* **EXERCISE BRIEF**:
Your answer should consist solely of the lines from the one holding "Idee auf der Bildungsmesse Didacta in" through the final line of the entries, reproduced exactly and without pictures.

* **RECORDS PROVIDED**:
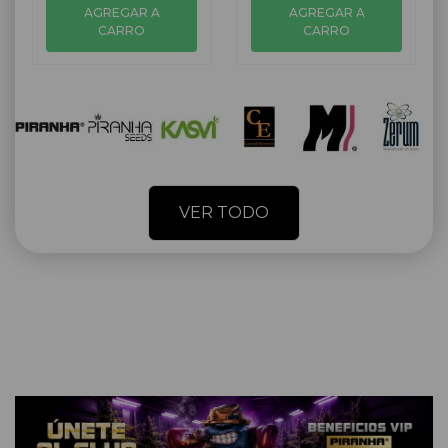
AGREGAR A
AGREGAR A
CARRO
CARRO
VER TODO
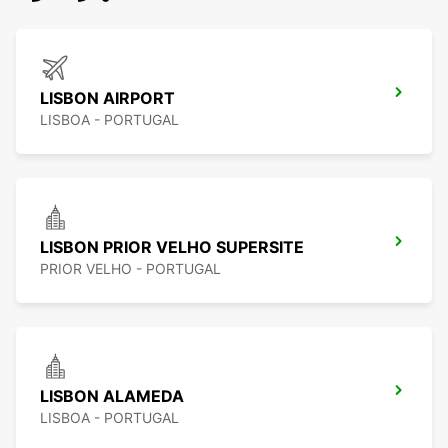
LISBON AIRPORT
LISBOA - PORTUGAL
LISBON PRIOR VELHO SUPERSITE
PRIOR VELHO - PORTUGAL
LISBON ALAMEDA
LISBOA - PORTUGAL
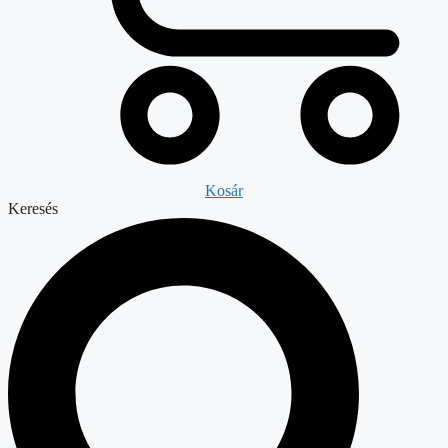
Kosár
Keresés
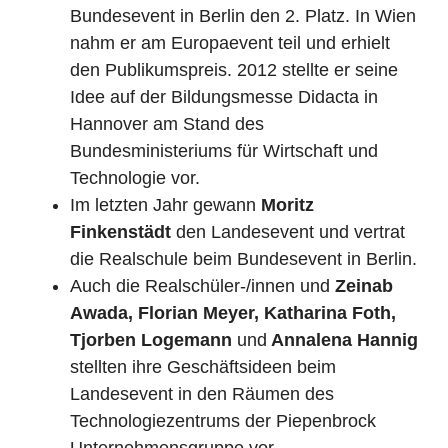
Bundesevent in Berlin den 2. Platz. In Wien
nahm er am Europaevent teil und erhielt
den Publikumspreis. 2012 stellte er seine
Idee auf der Bildungsmesse Didacta in
Hannover am Stand des
Bundesministeriums für Wirtschaft und
Technologie vor.
Im letzten Jahr gewann
Moritz
Finkenstädt
den Landesevent und vertrat
die Realschule beim Bundesevent in Berlin.
Auch die Realschüler-/innen und
Zeinab
Awada, Florian Meyer, Katharina Foth,
Tjorben Logemann
und
Annalena Hannig
stellten ihre Geschäftsideen beim
Landesevent in den Räumen des
Technologiezentrums der Piepenbrock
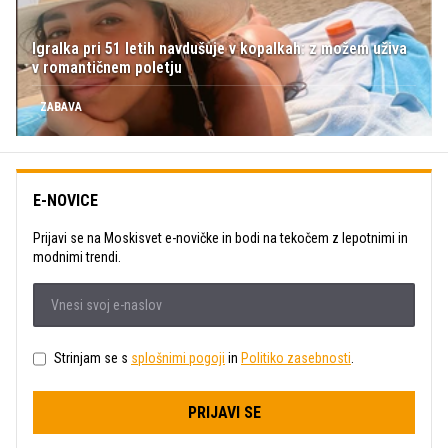
Igralka pri 51 letih navdušuje v kopalkah: z možem uživa
v romantičnem poletju
ZABAVA
E-NOVICE
Prijavi se na Moskisvet e-novičke in bodi na tekočem z lepotnimi in
modnimi trendi.
Strinjam se s
splošnimi pogoji
in
Politiko zasebnosti
.
PRIJAVI SE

* **FINISHED TASK**:
Idee auf der Bildungsmesse Didacta in
Hannover am Stand des
Bundesministeriums für Wirtschaft und
Technologie vor.
Im letzten Jahr gewann
Moritz
Finkenstädt
den Landesevent und vertrat
die Realschule beim Bundesevent in Berlin.
Auch die Realschüler-/innen und
Zeinab
Awada, Florian Meyer, Katharina Foth,
Tjorben Logemann
und
Annalena Hannig
stellten ihre Geschäftsideen beim
Landesevent in den Räumen des
Technologiezentrums der Piepenbrock
Igralka pri 51 letih navdušuje v kopalkah: z možem uživa
v romantičnem poletju
ZABAVA
E-NOVICE
Prijavi se na Moskisvet e-novičke in bodi na tekočem z lepotnimi in
modnimi trendi.
Strinjam se s
splošnimi pogoji
in
Politiko zasebnosti
.
PRIJAVI SE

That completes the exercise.